Numa tentativa de blindar o seu regime contra as investidas externas e a dissidência interna, o Presidente da Venezuela, Nicolás Maduro, promoveu uma remodelação governamental que contemplou a substituição de 11 ministros e a mudança do vice-presidente. Para o lugar que pertencia ao moderado Aristóbulo Istúriz foi nomeado o governador de Aragua, Tareck El Aissami, antigo ministro do Interior e homem forte do aparelho de segurança, que segundo informou Maduro terá como missão “combater os criminosos e os terroristas da extrema-direita”.

As mudanças de ministros sugerem que o Governo está a preparar uma frente de choque antecipando um novo ano ainda difícil do que o anterior, em que a economia contraiu 5,7% e a crise política atingiu um novo auge, após as manobras da oposição para retirar Nicolás Maduro do poder, através de um referendo para revogar o seu mandato previsto pela Constituição.

Nesse contexto, a substituição do vice-presidente assume particular importância.
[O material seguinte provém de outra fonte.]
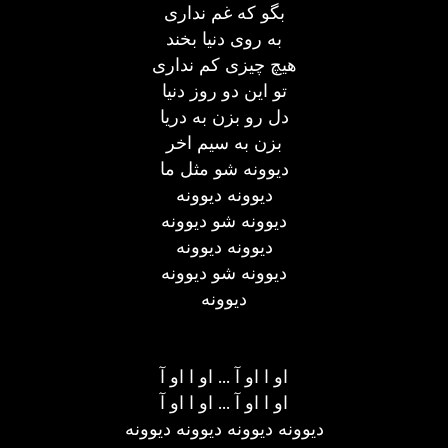
بگو که غم نداری
به روی دنیا بخند
هیچ چیزی کم نداری
تو این دو روز دنیا
دل رو بزن به دریا
بزن به سیم اخر
دیوونه شو مثل ما
دیوونه دیوونه
دیوونه شو دیوونه
دیوونه دیوونه
دیوونه شو دیوونه
دیوونه
او ا او آ ... او ا او آ
او ا او آ ... او ا او آ
دیوونه دیوونه دیوونه دیوونه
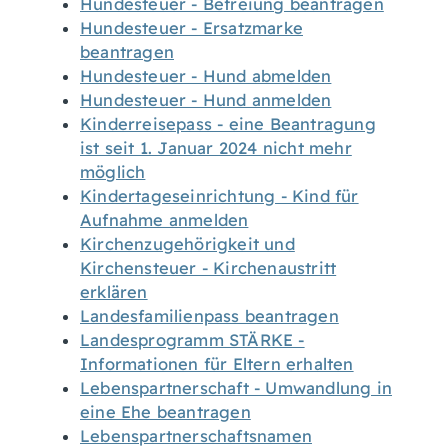
Hundesteuer - Befreiung beantragen
Hundesteuer - Ersatzmarke
beantragen
Hundesteuer - Hund abmelden
Hundesteuer - Hund anmelden
Kinderreisepass - eine Beantragung
ist seit 1. Januar 2024 nicht mehr
möglich
Kindertageseinrichtung - Kind für
Aufnahme anmelden
Kirchenzugehörigkeit und
Kirchensteuer - Kirchenaustritt
erklären
Landesfamilienpass beantragen
Landesprogramm STÄRKE -
Informationen für Eltern erhalten
Lebenspartnerschaft - Umwandlung in
eine Ehe beantragen
Lebenspartnerschaftsnamen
O Conselho Nacional Eleitoral conseguiu estender as diferentes etapas de convocação do referendo, comprando tempo a Nicolás Maduro – e também ao chavismo. Com exercícios dilatórios junto da autoridade eleitoral e dos tribunais, o regime assegurou a sua continuidade pelo menos até 2019: mesmo que o referendo avance, e resulte na perda de mandato do Presidente, já não haverá lugar a novas eleições, passando o poder para o número dois até à realização das eleições no prazo previsto.

“O ano de 2017 será para a Venezuela o ano da contra-ofensiva vitoriosa, do crescimento e da expansão das forças produtivas do país”, afirmou Nicolás Maduro, durante uma cerimónia de apresentação de um plano bienal, transmitida em directo pelas cadeias nacionais, onde revelou o novo elenco governativo. “Vamos ganhar a batalha pelo direito à paz e vencer os grupos criminosos e terroristas da extrema-direita. Vamos iniciar o processo de libertação da violência criminosa, do tráfico de drogas e dos paramilitares”, acrescentou.
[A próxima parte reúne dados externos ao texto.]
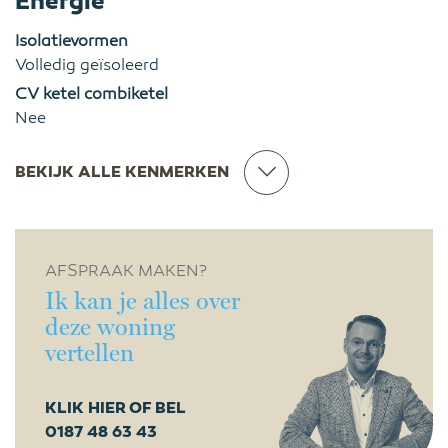
Energie
Isolatievormen
Volledig geïsoleerd
CV ketel combiketel
Nee
BEKIJK ALLE KENMERKEN
AFSPRAAK MAKEN?
Ik kan je alles over
deze woning
vertellen
KLIK HIER OF BEL
0187 48 63 43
Curiosamente, sobre o novo vice-presidente, Tareck El Aissami, de 42 anos, recaem suspeitas de ligação ao narcotráfico. Advogado de formação, fez toda a sua carreira como quadro do Partido Socialista Unido da Venezuela (PSUV), tendo sido eleito para a Assembleia Nacional em 2005, passando depois pelo Governo de Hugo Chávez como ministro do Interior e da Justiça, até 2012, quando foi eleito governador do estado de Aragua (no Norte do país), com uma maioria de 55% dos votos.
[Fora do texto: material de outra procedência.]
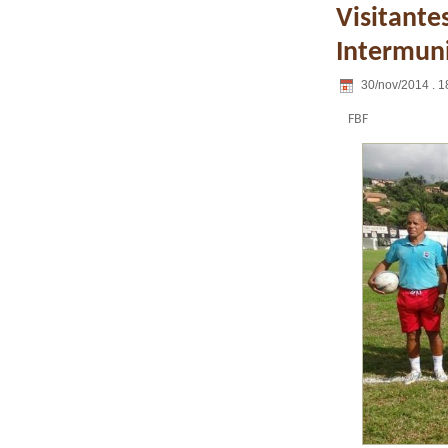
Visitante
Intermuni
30/nov/2014 . 1
FBF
Tal como ele, os novos responsáveis políticos escolhidos por Maduro pertencem à linha mais ortodoxa do regime socialista bolivariano. “Maduro modificou o panorama político da Venezuela, rodeando-se de incondicionais para enfrentar um ano sombrio”, explicava o El País. O irmão de Hugo Chávez, Adán, foi chamado para a pasta da Cultura. A Educação ficou nas mãos de Elías Jaua, antigo professor universitário que foi ministro dos Negócios Estrangeiros e vice-presidente com Chávez. “Para os postos chave, escolheu as pessoas do seu círculo íntimo. É o madurismo a pôr a couraça para eliminar a dissidência interna”, disse o economista Asdrúbal Oliveros à BBC Mundo.

Ao anunciar a remodelação governamental – que afectou quase todos os ministérios, com excepção da Defesa e Negócios Estrangeiros – o Presidente não justificou a substituição do vice-presidente, Aristóbulo Istúriz, cuja nomeação, a 6 de Janeiro de 2016, foi vista como uma tentativa do regime de manter aberto um canal de comunicação com a oposição (Istúriz foi “despromovido” mas mantém-se no Governo, como ministro das Comunas).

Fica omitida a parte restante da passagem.